What's reform going to mean for us?

Truth and Consequences

The immediate effect for most of us will be an increase in insurance premiums. There are dozens of provisions that take place right away (like in 90 to 120 days) that will raise costs of coverage. These include:

• New taxes on medical equipment and drugs that will raise prices for services.
• The so-called “slacker mandate” that will allow “children” to age 26 to stay on their parents coverage. Most people in this age group can get far less expensive coverage in the open market, leaving only the sickest and most expensive to exercise this option.
• The elimination of lifetime caps. This one shouldn’t be very expensive, but for reasons discussed below there will be substantial administrative costs involved with compliance.
• Mandatory first dollar coverage for preventive services. This sounds benign, but the law defines “prevention” very broadly to include pretty much everything you might see a doctor about if you aren’t actually bleeding to death.
• Minimum loss ratios of 80% for small groups and individual coverage, and 85% for larger groups. Minimum loss ratios encourage excessive spending on services resulting in higher – not lower – premiums.

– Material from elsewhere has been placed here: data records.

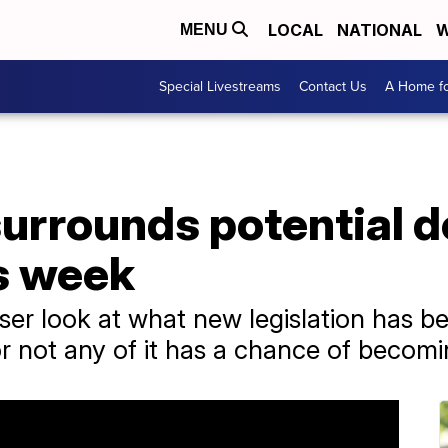
LOCAL
NATIONAL
W
MENU
Special Livestreams
Contact Us
A Home fo
urrounds potential d
s week
ser look at what new legislation has b
 not any of it has a chance of becomi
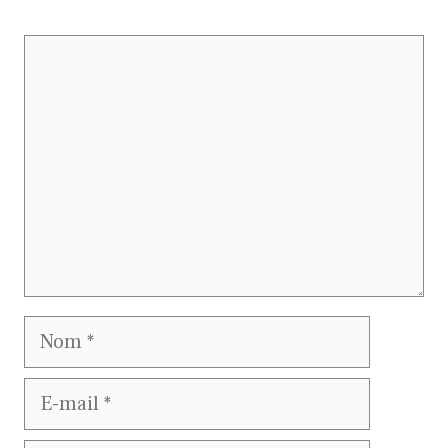
Commentaire
Nom
E-
mail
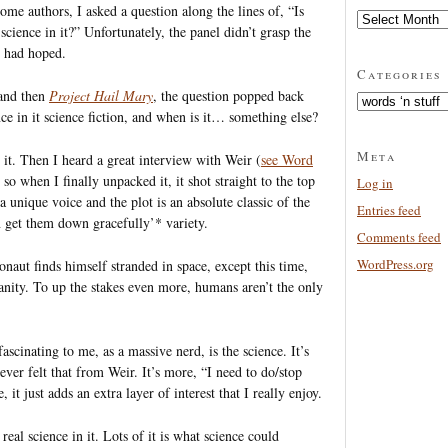
me authors, I asked a question along the lines of, “Is
Archives
 science in it?” Unfortunately, the panel didn’t grasp the
I had hoped.
Categories
nd then
Project Hail Mary
, the question popped back
Categories
ce in it science fiction, and when is it… something else?
Meta
it. Then I heard a great interview with Weir (
see Word
so when I finally unpacked it, it shot straight to the top
Log in
 unique voice and the plot is an absolute classic of the
Entries feed
n get them down gracefully’* variety.
Comments feed
WordPress.org
naut finds himself stranded in space, except this time,
manity. To up the stakes even more, humans aren’t the only
ascinating to me, as a massive nerd, is the science. It’s
ever felt that from Weir. It’s more, “I need to do/stop
 it just adds an extra layer of interest that I really enjoy.
 real science in it. Lots of it is what science could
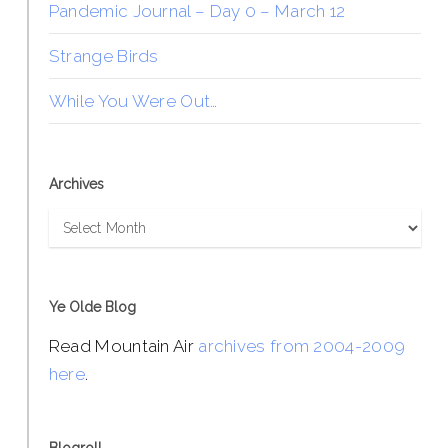
Pandemic Journal – Day 0 – March 12
Strange Birds
While You Were Out…
Archives
Archives
Ye Olde Blog
Read Mountain Air
archives from 2004-2009
here
.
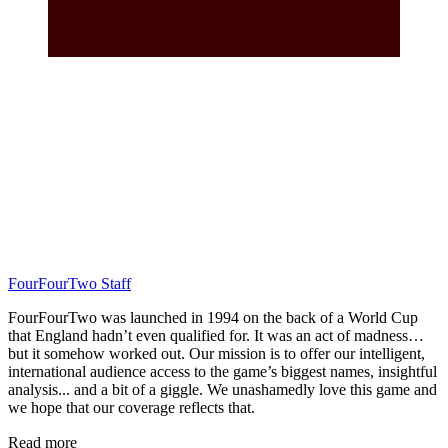
FourFourTwo Staff
FourFourTwo was launched in 1994 on the back of a World Cup
that England hadn’t even qualified for. It was an act of madness…
but it somehow worked out. Our mission is to offer our intelligent,
international audience access to the game’s biggest names, insightful
analysis... and a bit of a giggle. We unashamedly love this game and
we hope that our coverage reflects that.
Read more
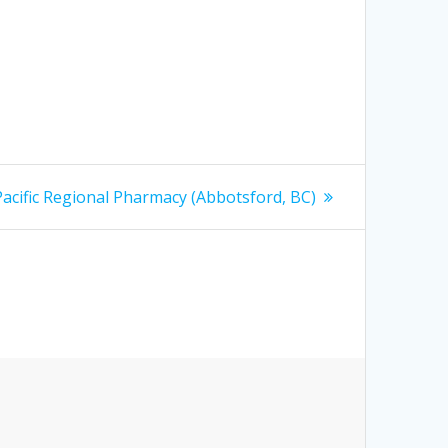
 Pacific Regional Pharmacy (Abbotsford, BC)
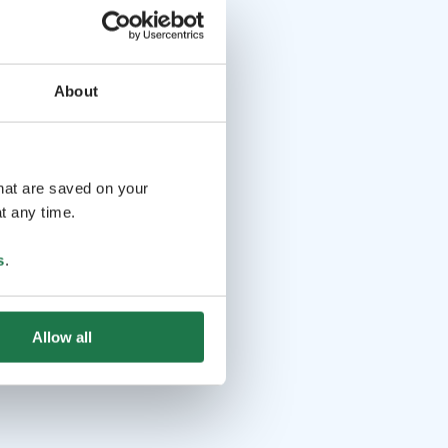
About
that are saved on your
t any time.
s
.
Allow all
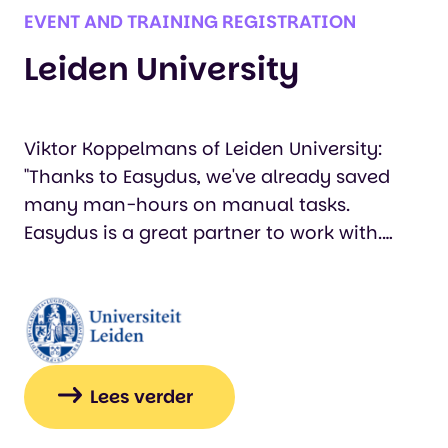
EVENT AND TRAINING REGISTRATION
Leiden University
Viktor Koppelmans of Leiden University:
"Thanks to Easydus, we've already saved
many man-hours on manual tasks.
Easydus is a great partner to work with.
They're knowledgeable and not only
contribute valuable ideas, but all their
employees are also easily accessible when
needed."…
Lees verder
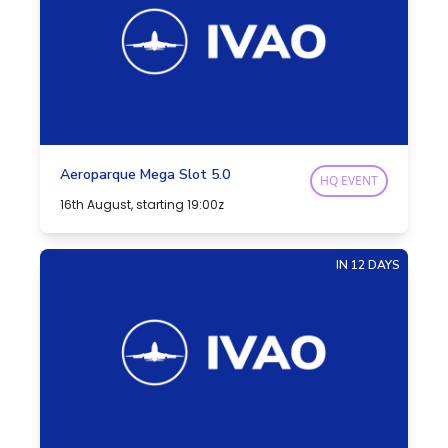
Aeroparque Mega Slot 5.0
HQ EVENT
16th August, starting 19:00z
IN 12 DAYS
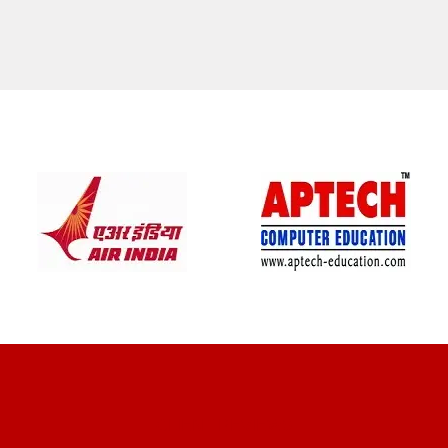
CLIENT REVIEWS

Because these provisions go into effect within the next six months, health insurers may have to raise premiums in the middle of the year. The premium you or your employer are currently paying was not set to accommodate these additional costs. That means insurers will have to send out notices of even higher rate hikes, and adjust all their computer software to accommodate the new benefits. They will also have to send out new plan documents describing the changes in coverage. This to all 160 million Americans currently covered. That alone will be a substantial new cost that no one planned for.

Plus, there does not currently exist any federal office to oversee these changes in private health insurance contracts. Presumably the new plan documents will have to be filed with someone, but with whom? Nobody knows.

Curiously, because the requirement to accept people with pre-existing conditions doesn’t go into effect for several years, there is also a provision to create a temporary national high risk pool, effective June 23, 2010. But no such organization currently exists. They have less than three months to create one. How in the world can they do this (remember, we’re talking about the federal government here)? And why did they not simply use the state pools that already exist?

As is often the case with new programs, the “Law of Unintended Consequences” may soon be showing its ugly head.

(Hat tip to Greg Scandlen at “Consumers for Health Care Choices.”